Invited talk: Prof. William H. WARREN, Brown University, USA

When:
2016-03-08 at 11:30

Where:
Conference room, UCL R+0, 13 rue Moreau, 75012 Paris

Details:

TITLE:
Visually-Controlled Locomotion: From Pedestrian to Crowd Dynamics To be communicated.

ABSTRACT:
We ordinarily think of vision as something that occurs inside the head. But it can also be viewed as a coupling to the outside world, creating a larger agent-environment system. In this talk, I will develop the behavioral dynamics approach, which seeks to explain stable, adaptive behavior as emerging from the dynamics of this coupled system. At the level of an individual agent, consider guiding locomotion through a cluttered environment.
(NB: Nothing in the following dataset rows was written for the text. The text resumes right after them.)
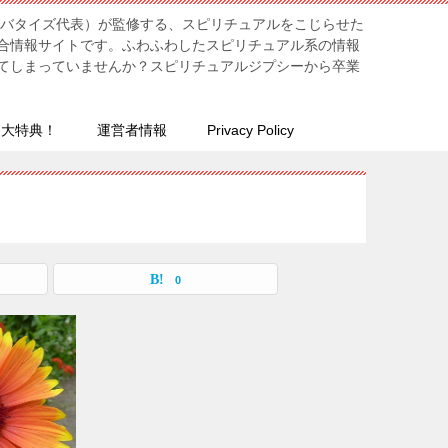
リバタイズ代表）が監修する、スピリチュアルをこじらせた
合情報サイトです。ふわふわしたスピリチュアル系の情報
てしまっていませんか？スピリチュアルジプシーから卒業
７大特典！
運営者情報
Privacy Policy
0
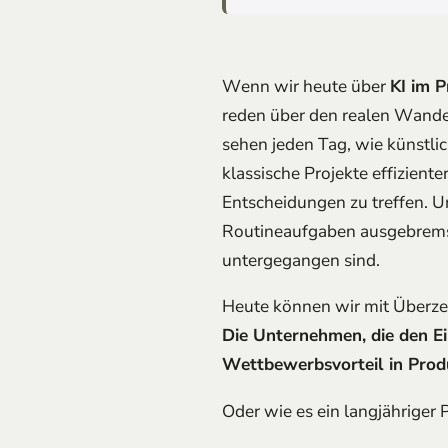
Wenn wir heute über
KI im 
reden über den realen Wande
sehen jeden Tag, wie künstli
klassische Projekte effizien
Entscheidungen zu treffen. Un
Routineaufgaben ausgebrems
untergegangen sind.
Heute können wir mit Überz
Die Unternehmen, die den Ei
Wettbewerbsvorteil in Produk
Oder wie es ein langjähriger P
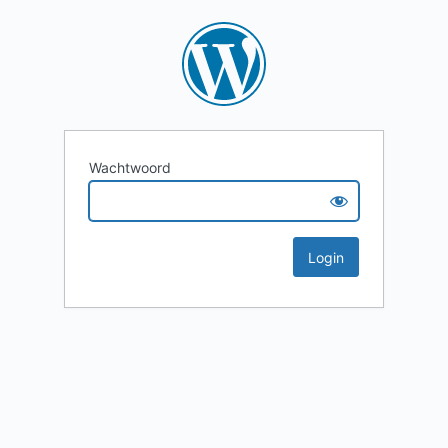
Wachtwoord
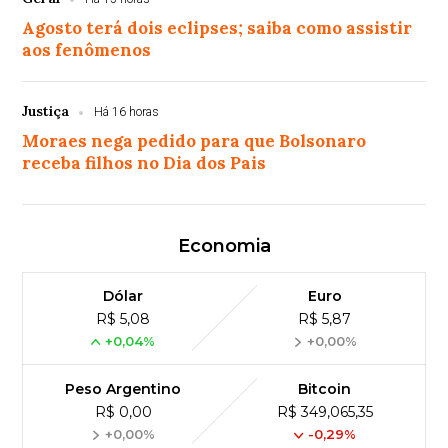
Agosto terá dois eclipses; saiba como assistir
aos fenômenos
Justiça
Há 16 horas
Moraes nega pedido para que Bolsonaro
receba filhos no Dia dos Pais
Economia
Dólar
Euro
R$ 5,08
R$ 5,87
+0,04%
+0,00%
Peso Argentino
Bitcoin
R$ 0,00
R$ 349,065,35
+0,00%
-0,29%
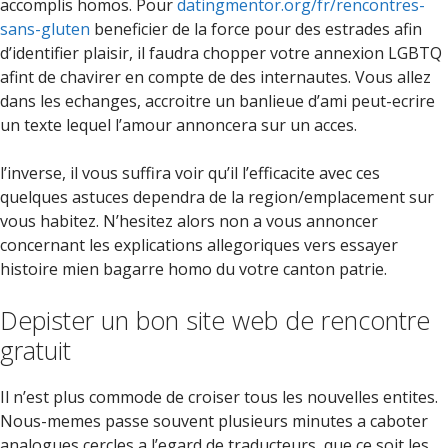
accomplis homos. Pour
datingmentor.org/fr/rencontres-
sans-gluten
beneficier de la force pour des estrades afin
d’identifier plaisir, il faudra chopper votre annexion LGBTQ
afint de chavirer en compte de des internautes. Vous allez
dans les echanges, accroitre un banlieue d’ami peut-ecrire
un texte lequel l’amour annoncera sur un acces.
l’inverse, il vous suffira voir qu’il l’efficacite avec ces
quelques astuces dependra de la region/emplacement sur
vous habitez. N’hesitez alors non a vous annoncer
concernant les explications allegoriques vers essayer
histoire mien bagarre homo du votre canton patrie.
Depister un bon site web de rencontre
gratuit
Il n’est plus commode de croiser tous les nouvelles entites.
Nous-memes passe souvent plusieurs minutes a caboter
analogues cercles a l’egard de traducteurs, que ce soit les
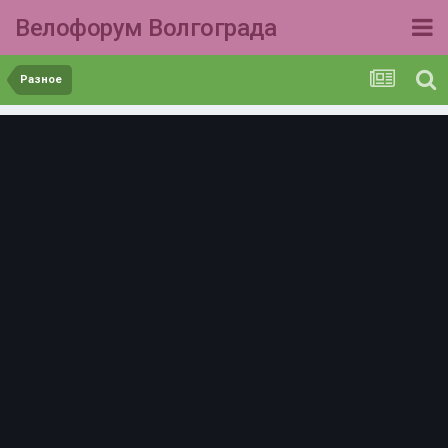
Велофорум Волгограда
Разное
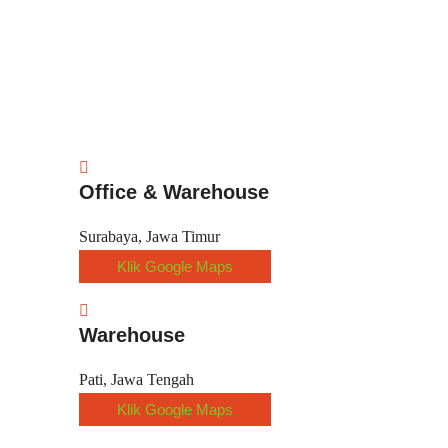
Office & Warehouse
Surabaya, Jawa Timur
Klik Google Maps
Warehouse
Pati, Jawa Tengah
Klik Google Maps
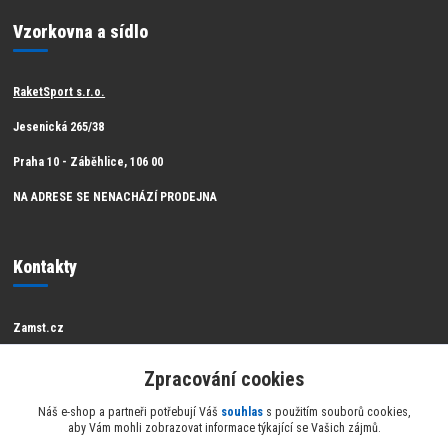
Vzorkovna a sídlo
RaketSport s.r.o.
Jesenická 265/38
Praha 10 - Záběhlice, 106 00
NA ADRESE SE NENACHÁZÍ PRODEJNA
Kontakty
Zamst.cz
Zákaznická podpora Zamst
Zpracování cookies
info@raketsport.cz
Náš e-shop a partneři potřebují Váš
souhlas
s použitím souborů cookies,
aby Vám mohli zobrazovat informace týkající se Vašich zájmů.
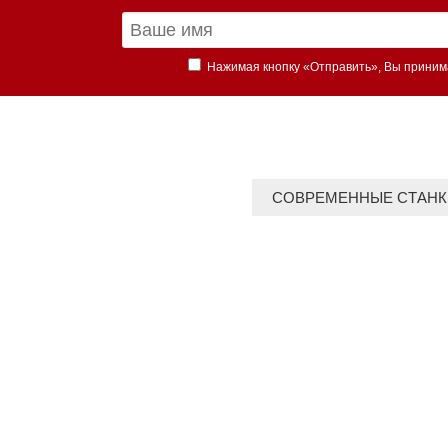
Нажимая кнопку «Отправить», Вы прини
СОВРЕМЕННЫЕ СТАНК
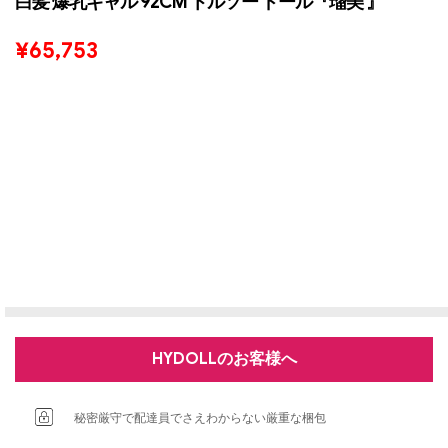
白髪 爆乳ギャル 92CM トルソー ドール『瑠美 』
¥
65,753
HYDOLLのお客様へ
秘密厳守で配達員でさえわからない厳重な梱包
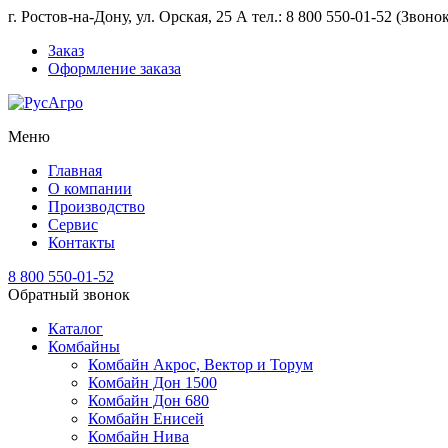
г. Ростов-на-Дону, ул. Орская, 25 А тел.: 8 800 550-01-52 (Звон
Заказ
Оформление заказа
Меню
Главная
О компании
Производство
Сервис
Контакты
8 800 550-01-52
Обратный звонок
Каталог
Комбайны
Комбайн Акрос, Вектор и Торум
Комбайн Дон 1500
Комбайн Дон 680
Комбайн Енисей
Комбайн Нива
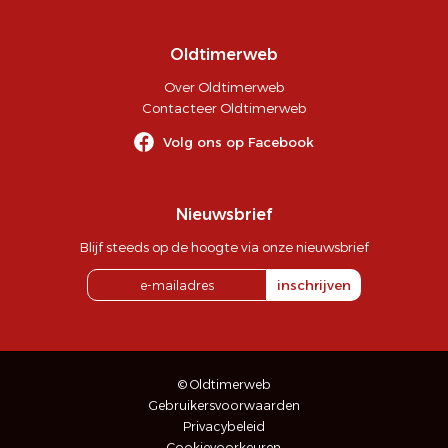
Oldtimerweb
Over Oldtimerweb
Contacteer Oldtimerweb
Volg ons op Facebook
Nieuwsbrief
Blijf steeds op de hoogte via onze nieuwsbrief
inschrijven
© Oldtimerweb
Gebruikersvoorwaarden
Privacybeleid
Cookievoorkeuren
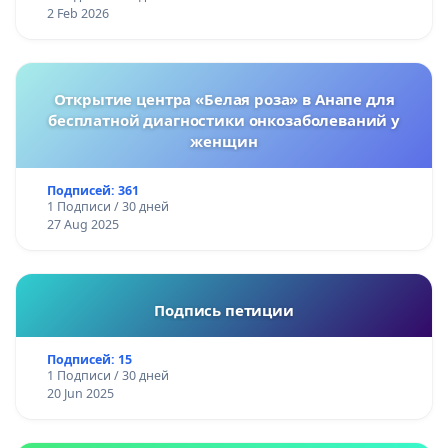
2 Feb 2026
Открытие центра «Белая роза» в Анапе для
бесплатной диагностики онкозаболеваний у
женщин
Подписей: 361
1 Подписи / 30 дней
27 Aug 2025
Подпись петиции
Подписей: 15
1 Подписи / 30 дней
20 Jun 2025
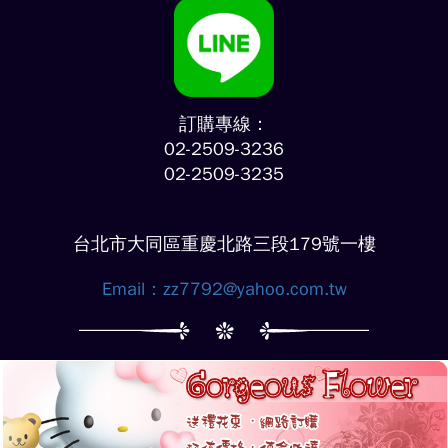
訂購專線：
02-2509-3236
02-2509-3235
台北市大同區重慶北路三段179號一樓
Email：
zz7792@yahoo.com.tw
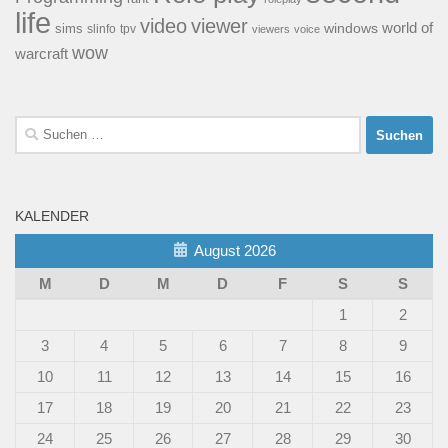
life
video
viewer
world of
windows
sims
tpv
slinfo
viewers
voice
wow
warcraft
Suchen
nach:
KALENDER
August 2026
M
D
M
D
F
S
S
1
2
3
4
5
6
7
8
9
10
11
12
13
14
15
16
17
18
19
20
21
22
23
24
25
26
27
28
29
30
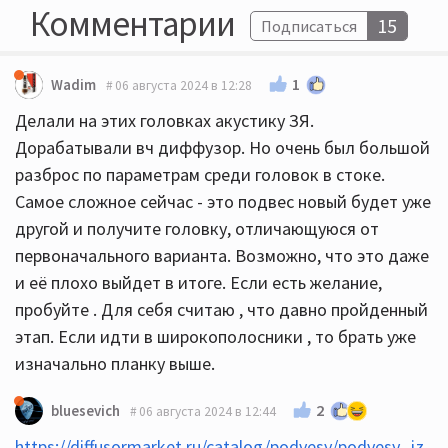
Комментарии
15
Подписаться
1
Wadim
06 августа 2024 в 12:28
Делали на этих головках акустику ЗЯ.
Дорабатывали вч диффузор. Но очень был большой
разброс по параметрам среди головок в стоке.
Самое сложное сейчас - это подвес новый будет уже
другой и получите головку, отличающуюся от
первоначального варианта. Возможно, что это даже
и её плохо выйдет в итоге. Если есть желание,
пробуйте . Для себя считаю , что давно пройденный
этап. Если идти в широкополосники , то брать уже
изначально планку выше.
2
bluesevich
06 августа 2024 в 12:44
https://diffusormarket.ru/catalog/podvesy/podvesy_iz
Based on experiments in virtual reality, we have developed a pedestrian model that captures basic behaviors such as steering, obstacle avoidance, and pedestrian interactions. Locomotor trajectories emerge on-line from the agent-environment interaction, without appeal to a predictive world model or explicit path planning. At the collective level, crowd behavior is thought to emerge from local interactions between individual pedestrians. Multi-agent simulations of the pedestrian model reproduce patterns of crowd data from key scenarios such as Grand Central Station, swarm, and counterflow. Individual trajectories and crowd dynamics can be modeled with just a few basic behaviors. The results support the view that pedestrian and crowd dynamics emerge from local interactions, without internal models or plans, consistent with principles of self-organization.